Hi, I was wondering if it would be possible to increase the max image upload size to 30MB, so I could use uncompressed pngs[26MB] for the training of my model project id: det-fly-jafoc-rubjv . The photos are 6244x4168px single channel [monochrome]. Also does roboflow support training yolo models using single channel images without converting them to 3 channel ones? Also how many credits do you expect training on 5000 of these images would use? Currently I’m developing this drone detection as a side project at work, but I’m “scared” of asking to boss to buy the $400 subscription, as the project is still in early stages with only 3 people working on it. However in the future we would need to label an train on about 200k images, as that’s what the competition is using.
Hi @Honza_Ferenc!
Thank you for your question! I just consulted with our team, it would be helpful to know the size of your objects of interest to recommend the best possible solution.

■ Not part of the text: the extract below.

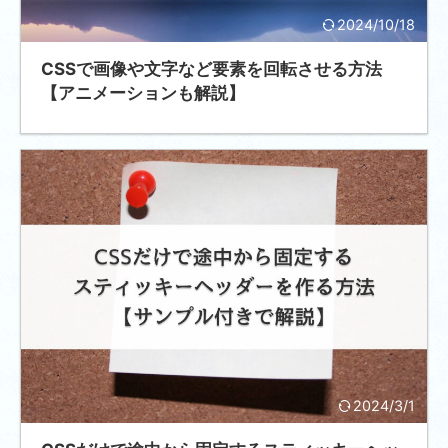
2024/10/18
CSSで画像や文字など要素を回転させる方法
【アニメーションも解説】
2024/3/1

Yes of course, the targets are small drones typically ranging from 500px x 160px to 20px x 5 px. I though about using SAHI, but I’m not too familiar with it, but I can imagine the inference would be faster than one large model, as they don’t scale linearly with resolution - maybe its similiar to using a batch size higher than 1 so faster?, but I might be wrong. Were experimenting one the AGX orin, 1920x1920 inference runs at 30 ms [INT8] using the Yolo12s, and we only need a few frame per seconds, so there is some headroom for higher resolution, but now were running the inference on 3 channel RGB images, duplicated from our monochrome cameras single channel in real time, I measured it and just this operation takes 35ms running on the cpu, so we want to use just the original monochrome image stream. Yolo supports it natively since version 8.3.146(Release v8.3.146 - `ultralytics 8.3.146` New COCO8-Grayscale dataset (#20827) · ultralytics/ultralytics · GitHub)
Hi @Honza_Ferenc!
This is fantastic!! Apologies for the delayed response. SAHI is definitely the best option to detect small drones and maximize detection accuracy at long ranges or the edges. As far as latency, it won’t always be faster when using SAHI compared to one large model due to tiling overhead, but it is far more accurate on small objects in high res images.
I agree, using the original monochrome image stream is your best bet.
Today I tried running the model trained for 1920x1080px at 6224 x 4168 px and it seem to be performing ok ish, inference running at 90ms on the Agx Orin, the speed surprised me, might be worth trying to train the model at native resolution to examine the accuracy, if SAHI would be slow, I have to do more testing, tommorow I will try using SAHI. Anyways do you have any details from the team on if roboflow supports true single chanel monochrome images, I worry they might get converted to 3 channel ones, also what about the maximum file size, could it be made higher (30MB) or is the 20MB a software limitation? Attached is a timelapse where it tracks a small drone from 40-800m, running at 1920x1920, the tracker needs improvements, but the system will have a second more zoomed in camera, so it will have 4x the amount of pixels and autofocus. https://drive.google.com/file/d/17nzFPFgjfWwuwwVRGPqh_MLTxC9jWE-b/view?usp=drivesdk Thanks, Jan
Hi @Honza_Ferenc!
This is fantastic! Would love to hear how your testing of SAHI went.
Unfortunately, the max file size cannot be made any larger than 20MB. If you are using a custom model you can convert to single channel in the data loader but none of the models we use support single channel.